Virtually all D&O insurance policies contain an Insured versus Insured (“I v. I”) exclusion. A typical I v. I exclusion provides that the policy does not cover loss resulting from any claim made against any insured . . . “brought or maintained by or on behalf of any Insured or Company in any capacity.” It is well accepted that I v. I exclusions are intended to exclude coverage for collusive suits, such as those brought by the company against its own directors or officers to recover losses resulting from poor business decisions. In certain situations, however, a court may find that an I v. I exclusion bars coverage for a claim that most policyholders would have assumed was covered.
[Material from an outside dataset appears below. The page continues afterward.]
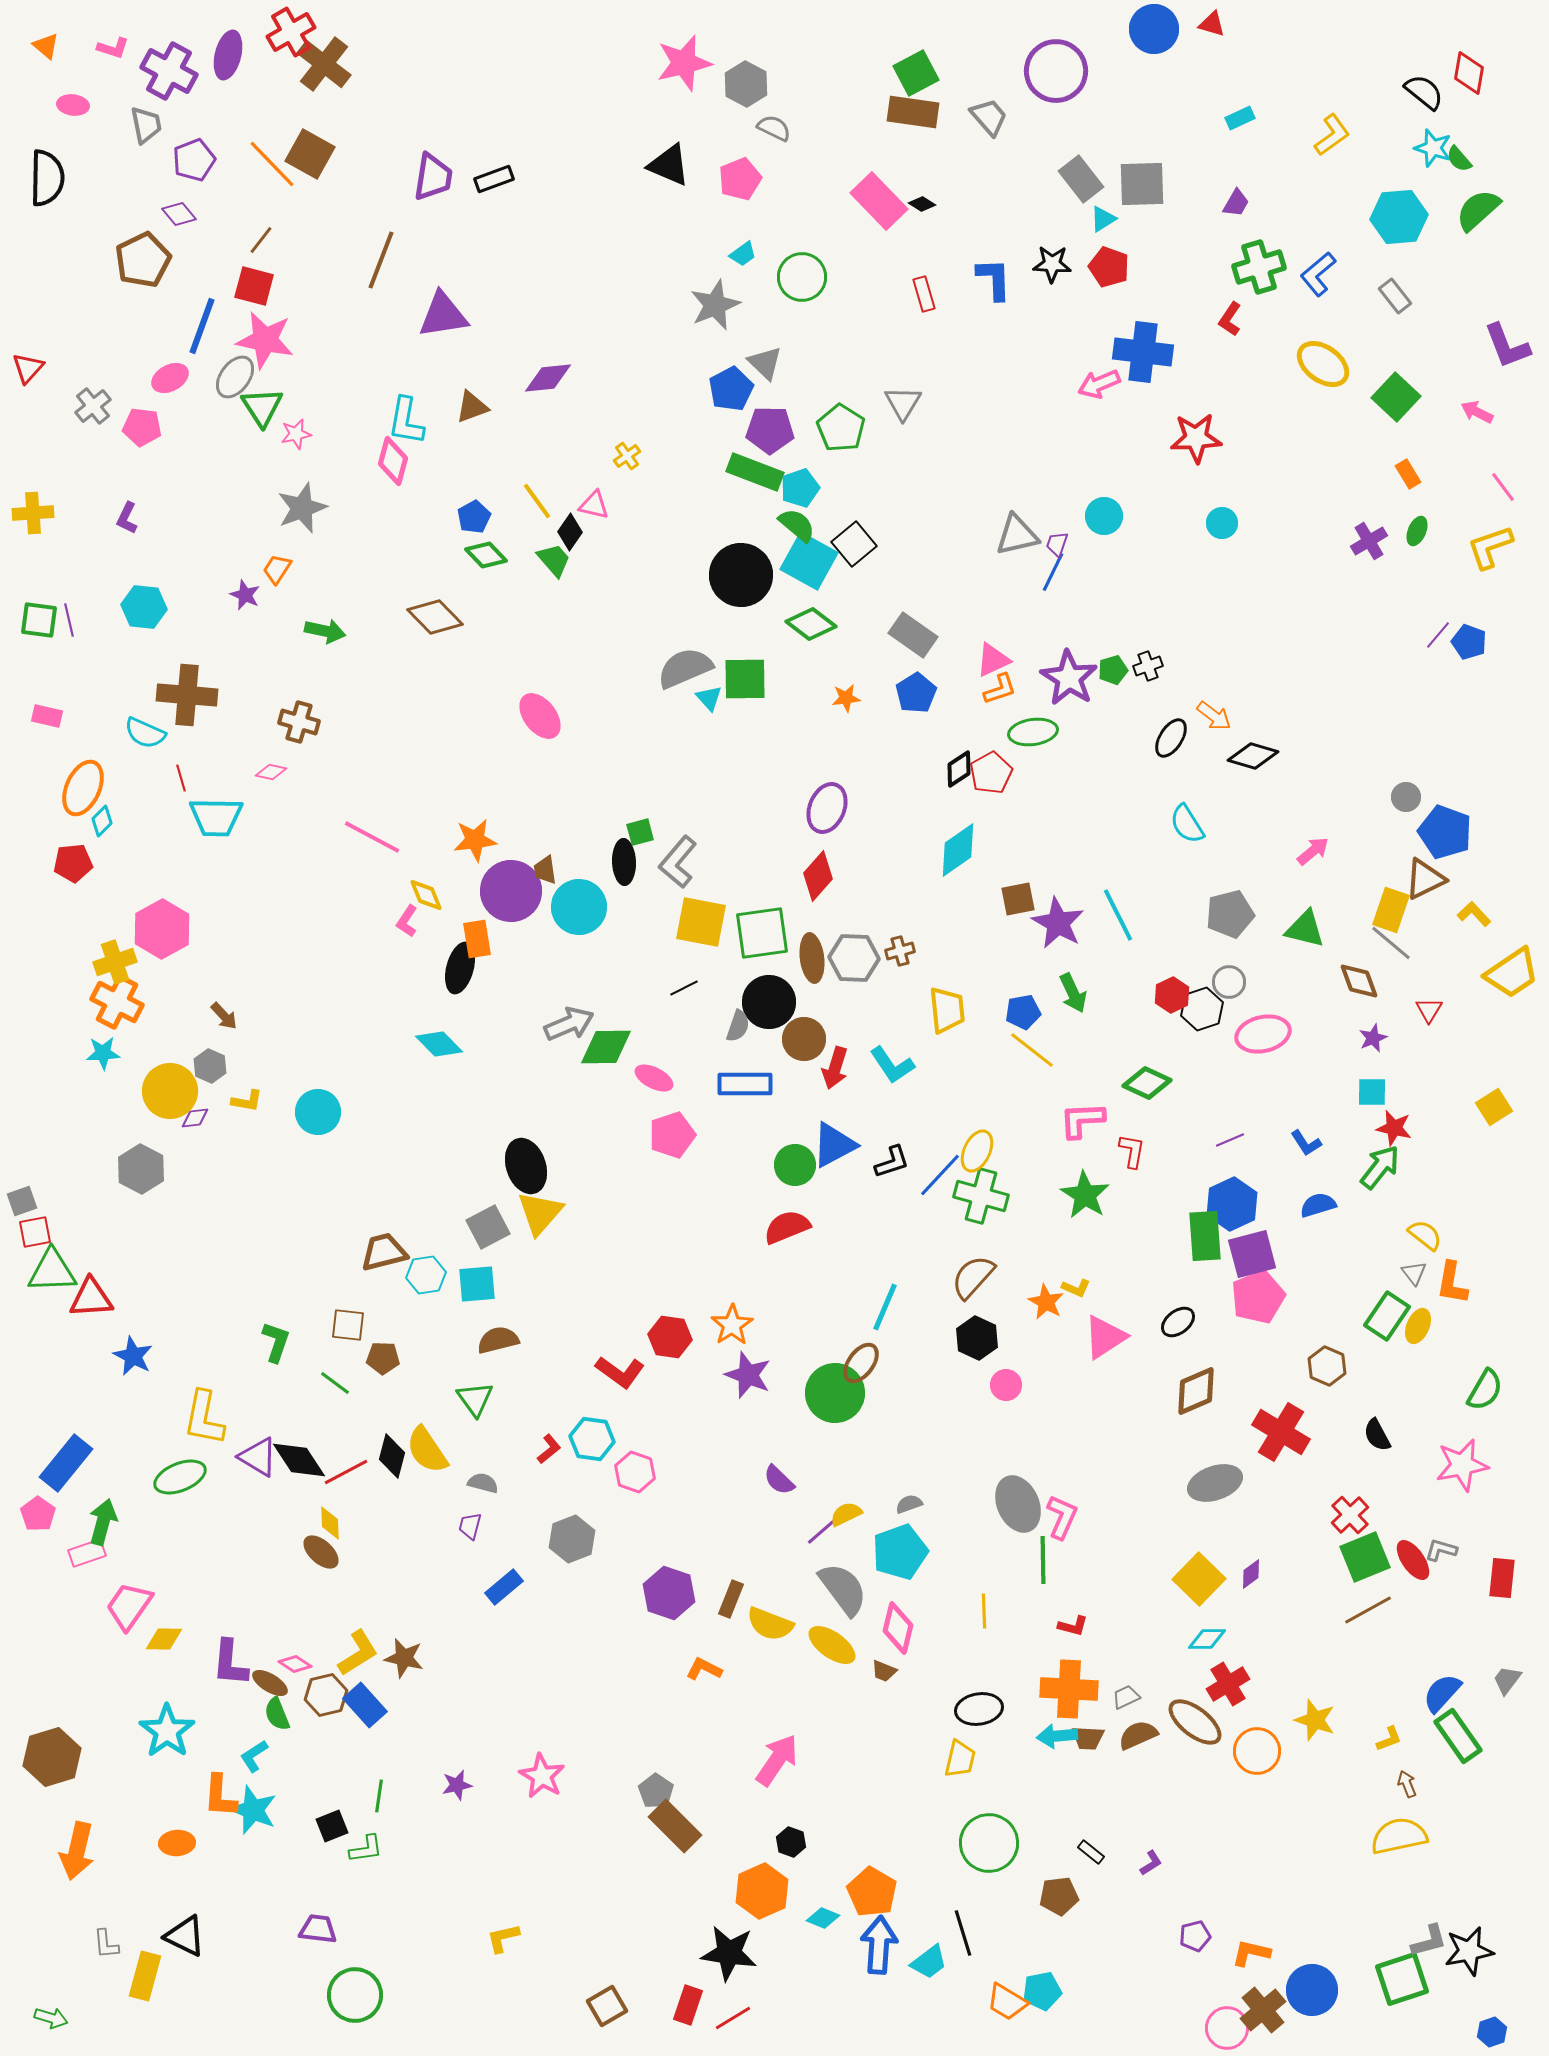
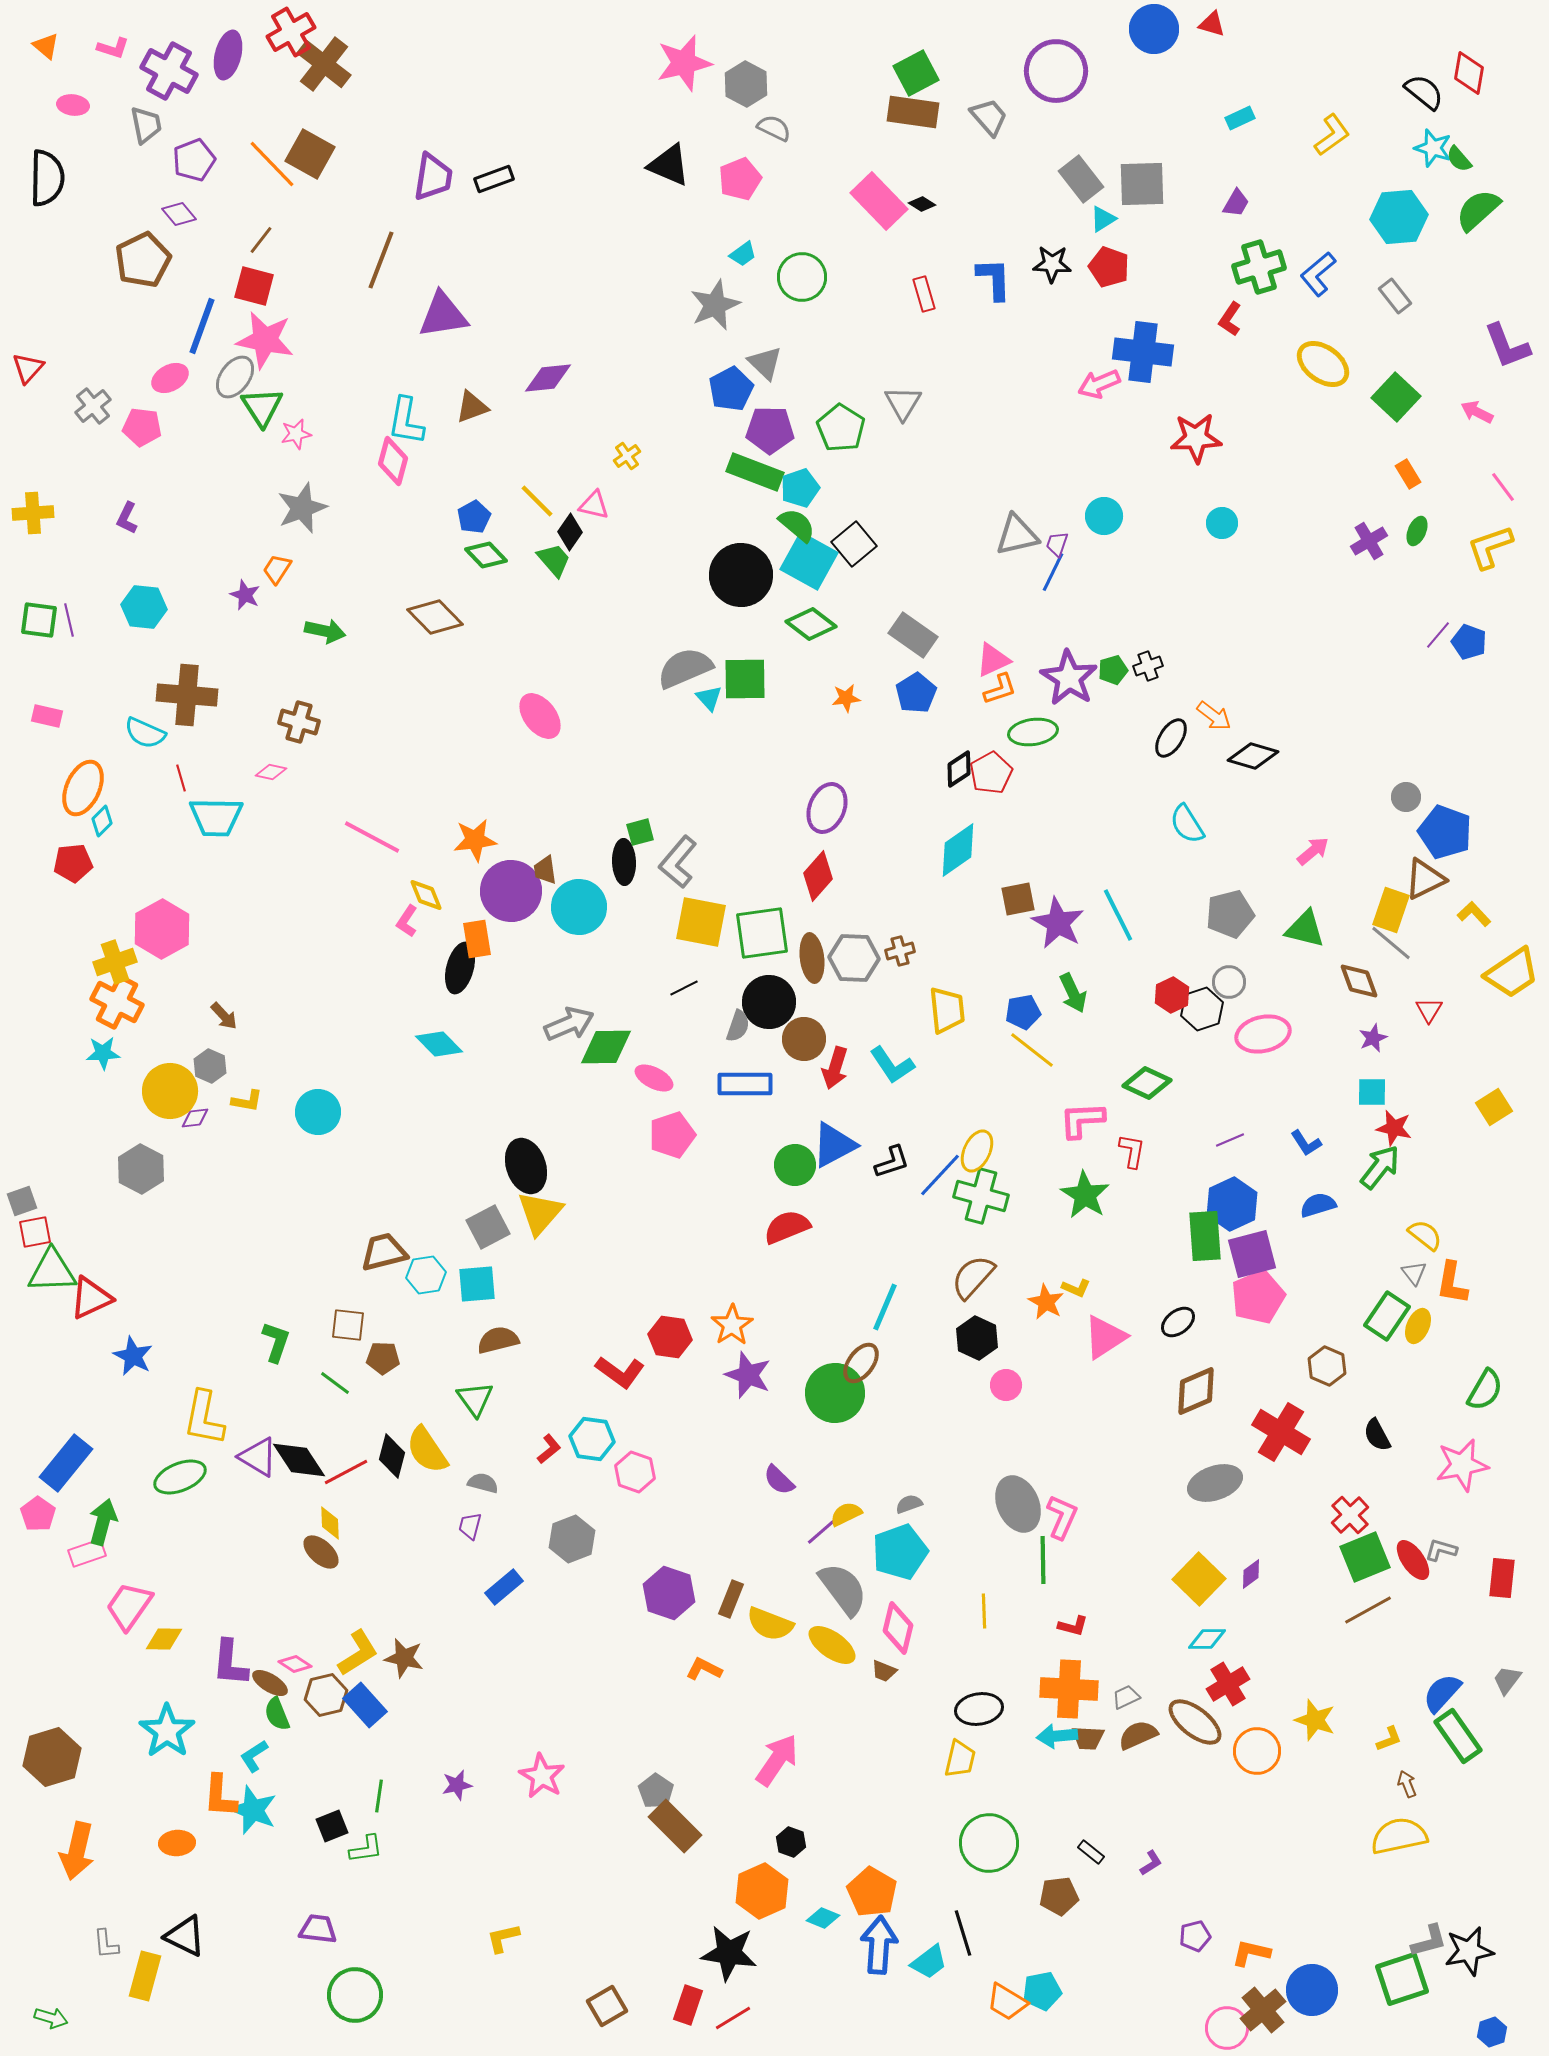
yellow line at (537, 501): rotated 9 degrees counterclockwise
red triangle at (91, 1298): rotated 21 degrees counterclockwise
The following are examples of how an I v. I exclusion may unexpectedly result in a coverage gap:

 (1) Where a shareholder suit is brought against insured directors and officers by numerous plaintiffs, one or more of whom qualifies as an insured person, a court may find that the I v. I exclusion bars coverage for the entire suit.

In other words, a court may find that the I v. I exclusion bars coverage for claims brought by noninsureds if they are brought in the same suit as claims by insured persons. To avoid this situation, policyholders should request a policy amendment stating that the I v. I exclusion does not apply to claims brought by noninsured persons or entities, even if brought in the same suit as claims by insured persons or entities, or similar wording.

 (2) A common exception to the I v. I exclusion is a claim brought in any bankruptcy proceeding by the examiner, trustee, receiver, liquidator, rehabilitator or similar official of the company.

A court may find that the bankruptcy exception does not, however, apply to claims brought by examiners, trustees, receivers, liquidators, rehabilitators or similar officials of companies whose insolvencies are not governed by the U.S. Bankruptcy Code, including insurance companies, banks and other deposit institutions, and other financial institutions that are regulated by federal and state government. Policyholders in these industries should make sure that their “bankruptcy exception” extends to any type of insolvency proceeding, and not solely to insolvency proceedings governed by the U.S. Bankruptcy Code.

 (3) The Dodd-Frank Act provides new incentive for whistleblowers who may qualify as insured persons. A court may find that, where the whistleblower is an insured person, the I v. I exclusion bars coverage for the whistleblower claim.

To avoid this potential coverage gap, policyholders should request an exception to the I v. I exclusion for whistleblower actions. To the extent a policyholder already has such an exception in its policy, it should make sure that the exception is broad enough to apply to all types of whistleblower actions, and not only those brought under Sarbanes-Oxley.